Spring 2018
Project Team : Kevin Hai, Fiona Ho
Situated at the intersection of myriad, diverse, sociopolitical, and cultural landscapes of Queens, the project attempts to address issues of social, educational, and environmental precarity along the Flushing Meadows Park. As an experimental campus, the proposal creates a political sanctuary space for the overlapping, immigrant populations of the surrounding neighborhoods, and leverages the site’s history as a location for testing out visions of potential, future societies—as well as various, symbiotic, institutional frameworks (the campus, the United Nations, immigration law and support, etc.)—to assist in accomplishing its various goals.
Leveraging the history of the World’s Fair within the site, the proposal, in addition to its primary function as a space for education, operates as a sanctuary in tandem with its imagining as a supranational, extraterritorial experiment formed by a partnership between the United Nations, the International Rescue Committee, and the public education system. The site’s history and its conditions, alongside the similar motivations of each of these institutions, influence them to operate symbiotically with one another, while still functioning simultaneously as a holistic, sanctuary space.

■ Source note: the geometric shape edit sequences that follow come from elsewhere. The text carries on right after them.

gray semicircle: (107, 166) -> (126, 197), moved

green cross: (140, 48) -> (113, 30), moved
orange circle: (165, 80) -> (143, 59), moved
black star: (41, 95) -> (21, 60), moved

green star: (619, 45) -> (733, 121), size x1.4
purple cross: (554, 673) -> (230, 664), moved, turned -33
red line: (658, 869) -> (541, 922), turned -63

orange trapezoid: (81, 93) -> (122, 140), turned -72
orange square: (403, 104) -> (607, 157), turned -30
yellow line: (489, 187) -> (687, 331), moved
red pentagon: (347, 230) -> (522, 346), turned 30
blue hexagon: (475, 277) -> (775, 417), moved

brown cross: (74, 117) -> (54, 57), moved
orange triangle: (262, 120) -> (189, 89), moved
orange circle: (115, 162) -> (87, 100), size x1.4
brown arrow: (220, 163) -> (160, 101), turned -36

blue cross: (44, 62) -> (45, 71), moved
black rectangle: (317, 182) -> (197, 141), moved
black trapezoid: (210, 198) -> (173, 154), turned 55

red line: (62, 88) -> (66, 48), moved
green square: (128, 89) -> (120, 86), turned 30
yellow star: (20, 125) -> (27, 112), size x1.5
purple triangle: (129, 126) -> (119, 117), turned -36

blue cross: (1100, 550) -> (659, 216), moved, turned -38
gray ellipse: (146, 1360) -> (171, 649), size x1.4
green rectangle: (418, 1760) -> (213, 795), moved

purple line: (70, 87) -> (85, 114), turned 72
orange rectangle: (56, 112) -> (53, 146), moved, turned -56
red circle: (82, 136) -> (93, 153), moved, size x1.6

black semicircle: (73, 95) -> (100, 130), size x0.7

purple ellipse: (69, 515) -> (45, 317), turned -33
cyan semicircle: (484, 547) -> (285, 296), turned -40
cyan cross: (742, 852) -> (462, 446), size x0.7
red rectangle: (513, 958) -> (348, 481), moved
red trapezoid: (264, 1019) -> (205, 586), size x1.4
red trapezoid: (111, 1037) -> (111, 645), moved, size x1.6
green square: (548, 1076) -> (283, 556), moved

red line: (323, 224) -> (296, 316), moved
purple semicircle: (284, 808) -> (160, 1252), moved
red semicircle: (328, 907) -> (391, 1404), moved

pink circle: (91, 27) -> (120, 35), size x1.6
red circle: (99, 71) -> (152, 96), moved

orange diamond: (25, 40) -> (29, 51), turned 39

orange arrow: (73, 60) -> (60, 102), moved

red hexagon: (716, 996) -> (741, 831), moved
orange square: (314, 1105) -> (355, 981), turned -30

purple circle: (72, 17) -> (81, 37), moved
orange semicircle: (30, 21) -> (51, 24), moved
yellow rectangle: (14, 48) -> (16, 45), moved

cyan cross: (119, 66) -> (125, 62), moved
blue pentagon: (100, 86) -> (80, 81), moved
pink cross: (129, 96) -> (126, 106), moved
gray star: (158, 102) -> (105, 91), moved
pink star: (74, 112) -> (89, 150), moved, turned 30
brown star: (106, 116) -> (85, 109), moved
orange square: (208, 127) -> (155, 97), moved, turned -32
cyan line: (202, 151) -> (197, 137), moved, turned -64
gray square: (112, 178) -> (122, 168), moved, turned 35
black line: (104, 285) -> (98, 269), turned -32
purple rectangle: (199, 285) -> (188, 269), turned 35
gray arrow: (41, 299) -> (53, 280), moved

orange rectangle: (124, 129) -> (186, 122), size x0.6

Architecturally, the project isolates a series of educational institutions that carry programmatic overlaps with spaces that could also perform the endeavors of the UN, and creates articulated, autonomous spaces that efficiently carry out these functions. These object-architectures, with their formal legibility against a neutral field, define territories and provide spatial direction to an open, free zone. In turn, the flexible, public space within the expanded plate reacts to and forms a dialogue with formally programmed, autonomous spaces.